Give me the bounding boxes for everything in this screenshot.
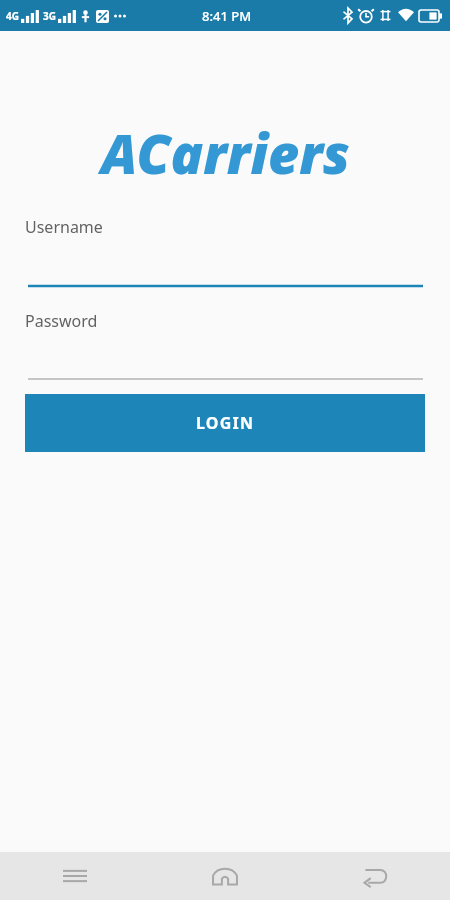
staticText: Password bbox=[25, 310, 98, 332]
button[interactable]: Recents bbox=[0, 852, 150, 900]
staticText: LOGIN bbox=[196, 412, 255, 434]
staticText: 8:41 PM bbox=[202, 7, 252, 25]
button[interactable]: Home bbox=[150, 852, 300, 900]
staticText: 4G bbox=[6, 9, 19, 23]
staticText: 3G bbox=[43, 9, 56, 23]
staticText: Username bbox=[25, 216, 103, 238]
button[interactable]: LOGIN bbox=[25, 394, 425, 452]
staticText: ACarriers bbox=[101, 116, 350, 190]
button[interactable]: Back bbox=[300, 852, 450, 900]
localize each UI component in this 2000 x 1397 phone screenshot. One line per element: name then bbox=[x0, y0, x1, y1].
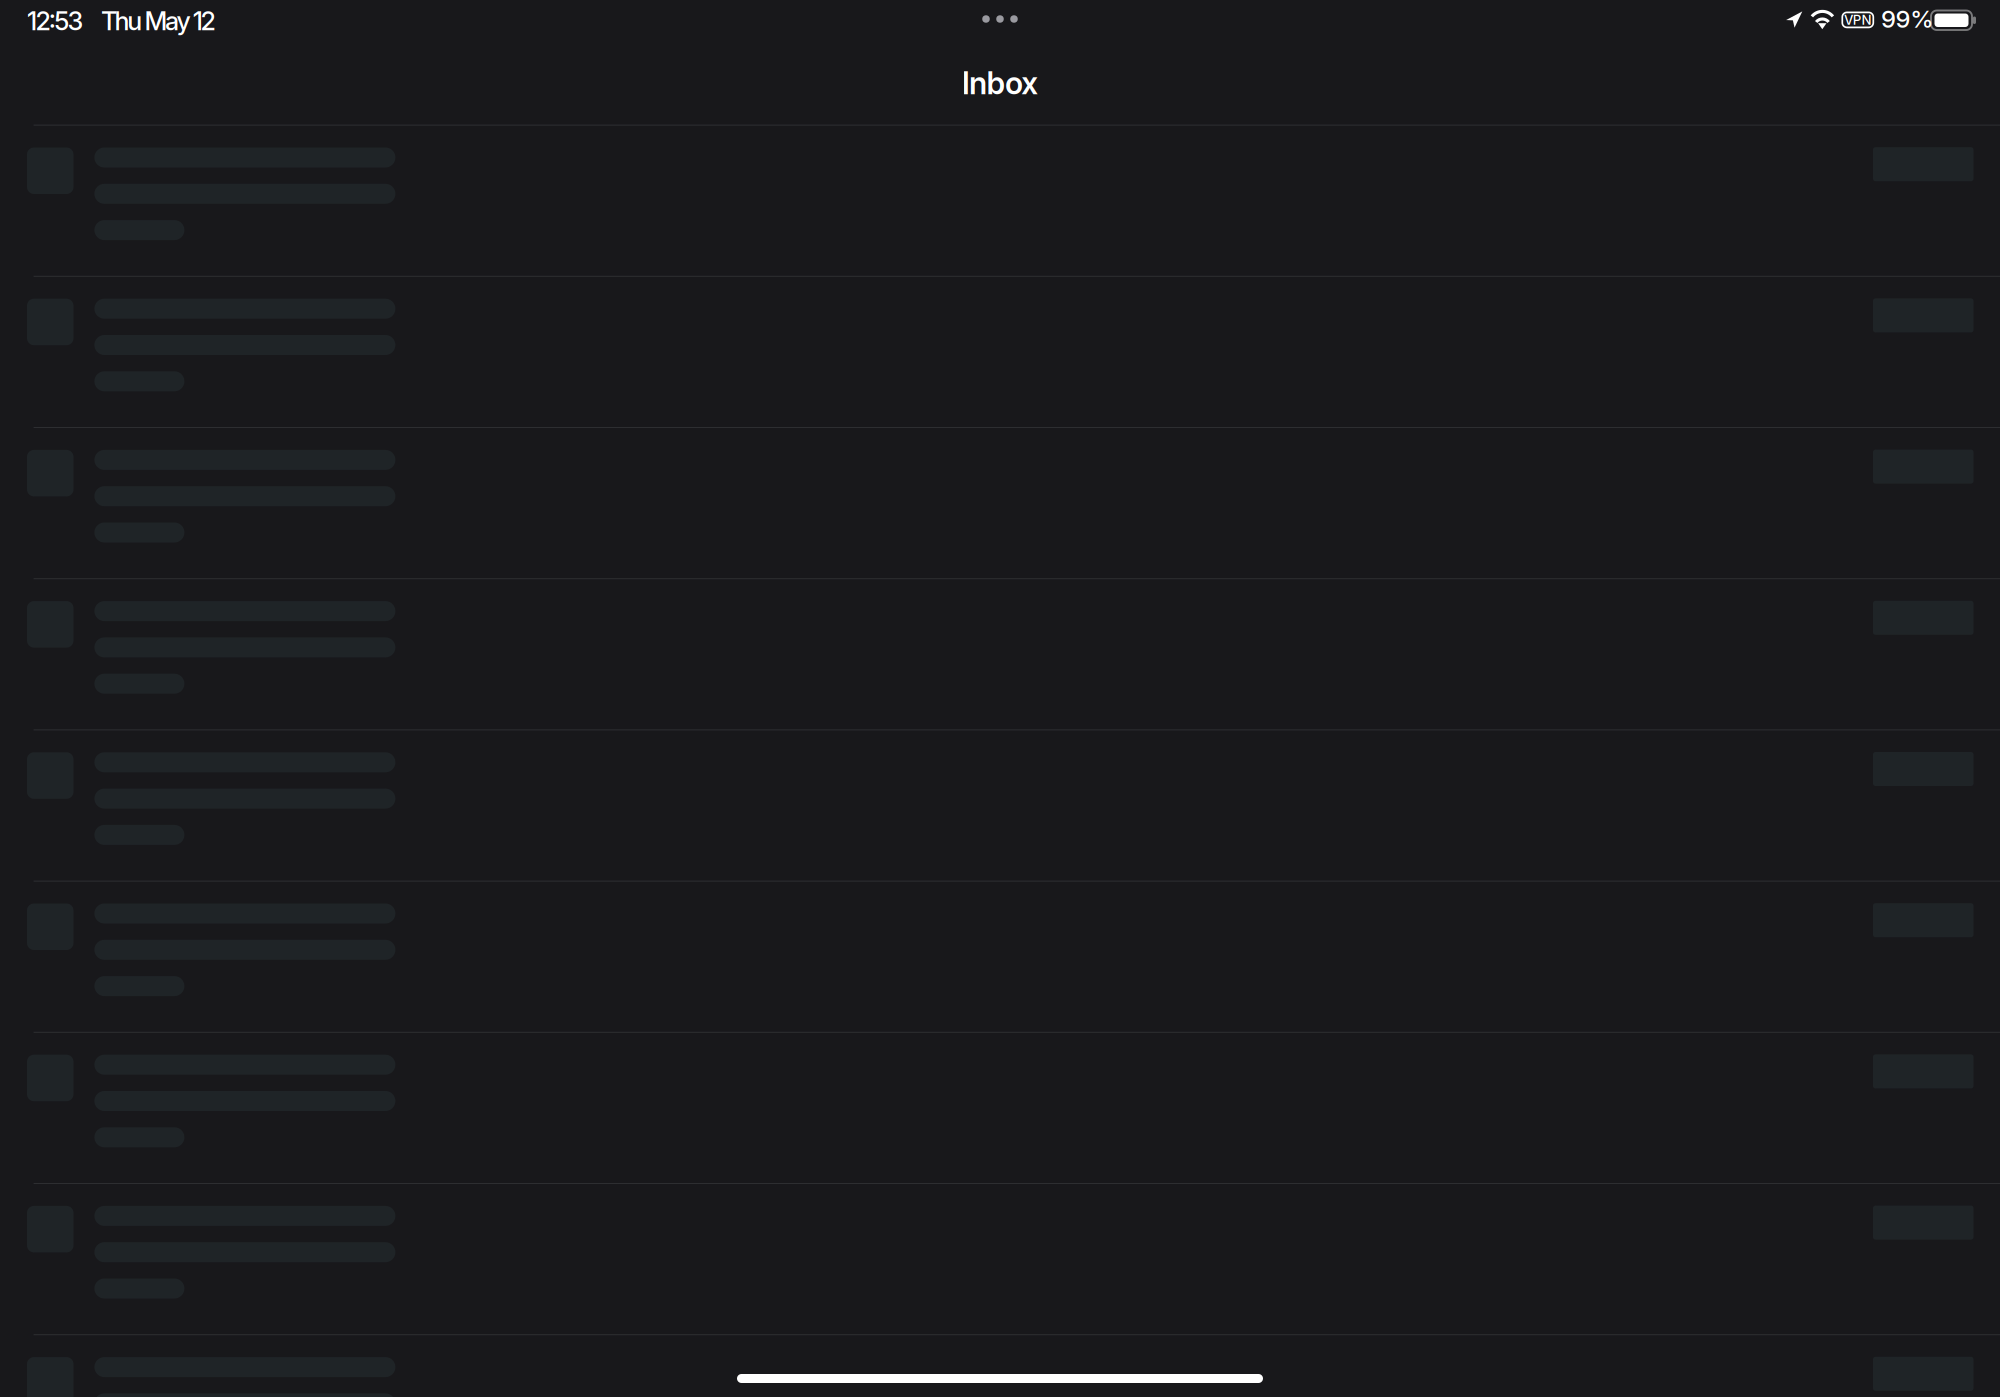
button[interactable]: Multitasking controls bbox=[940, 5, 1060, 33]
staticText: 99% bbox=[1881, 4, 1933, 34]
button[interactable]: Loading message bbox=[0, 1032, 2000, 1183]
button[interactable]: Loading message bbox=[0, 881, 2000, 1032]
button[interactable]: Loading message bbox=[0, 1183, 2000, 1334]
button[interactable]: Loading message bbox=[0, 1334, 2000, 1397]
staticText: Thu May 12 bbox=[101, 6, 215, 36]
staticText: Inbox bbox=[962, 64, 1038, 102]
button[interactable]: Loading message bbox=[0, 427, 2000, 578]
button[interactable]: Loading message bbox=[0, 125, 2000, 276]
button[interactable]: Loading message bbox=[0, 578, 2000, 729]
button[interactable]: Loading message bbox=[0, 729, 2000, 881]
staticText: VPN bbox=[1844, 12, 1872, 28]
button[interactable]: Loading message bbox=[0, 276, 2000, 427]
staticText: 12:53 bbox=[27, 6, 84, 36]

#####

### [Work instructions]
Write out all the entries exactly, except for the pictures.

### [Expected answer]
Give me the bounding boxes for everything in this screenshot.
staticText: Password bbox=[25, 310, 98, 332]
button[interactable]: Recents bbox=[0, 852, 150, 900]
staticText: LOGIN bbox=[196, 412, 255, 434]
staticText: 8:41 PM bbox=[202, 7, 252, 25]
button[interactable]: Home bbox=[150, 852, 300, 900]
staticText: 4G bbox=[6, 9, 19, 23]
staticText: 3G bbox=[43, 9, 56, 23]
staticText: Username bbox=[25, 216, 103, 238]
button[interactable]: LOGIN bbox=[25, 394, 425, 452]
staticText: ACarriers bbox=[101, 116, 350, 190]
button[interactable]: Back bbox=[300, 852, 450, 900]
localize each UI component in this 2000 x 1397 phone screenshot. One line per element: name then bbox=[x0, y0, x1, y1].
button[interactable]: Multitasking controls bbox=[940, 5, 1060, 33]
staticText: 99% bbox=[1881, 4, 1933, 34]
button[interactable]: Loading message bbox=[0, 1032, 2000, 1183]
button[interactable]: Loading message bbox=[0, 881, 2000, 1032]
button[interactable]: Loading message bbox=[0, 1183, 2000, 1334]
button[interactable]: Loading message bbox=[0, 1334, 2000, 1397]
staticText: Thu May 12 bbox=[101, 6, 215, 36]
staticText: Inbox bbox=[962, 64, 1038, 102]
button[interactable]: Loading message bbox=[0, 427, 2000, 578]
button[interactable]: Loading message bbox=[0, 125, 2000, 276]
button[interactable]: Loading message bbox=[0, 578, 2000, 729]
button[interactable]: Loading message bbox=[0, 729, 2000, 881]
staticText: VPN bbox=[1844, 12, 1872, 28]
button[interactable]: Loading message bbox=[0, 276, 2000, 427]
staticText: 12:53 bbox=[27, 6, 84, 36]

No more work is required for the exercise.